■ WORK REQUIRED
A verbatim transcript of the data below is required, images omitted.

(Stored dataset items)
--- --- ---
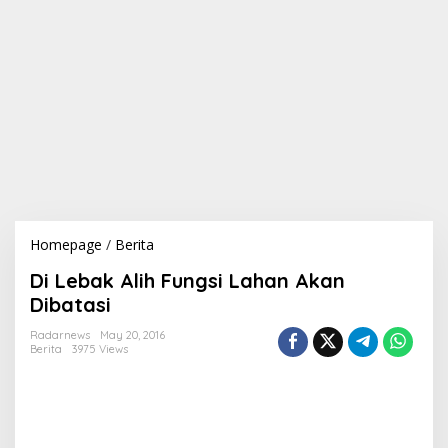
Homepage
/
Berita
D
i
Di Lebak Alih Fungsi Lahan Akan
L
e
Dibatasi
b
a
Radarnews
May 20, 2016
Berita
3975 Views
k
A
l
i
h
F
--- --- ---
■ ANSWER TO THE PROBLEM
Homepage
/
Berita
D
i
Di Lebak Alih Fungsi Lahan Akan
L
e
Dibatasi
b
a
Radarnews
May 20, 2016
Berita
3975 Views
k
A
l
i
h
F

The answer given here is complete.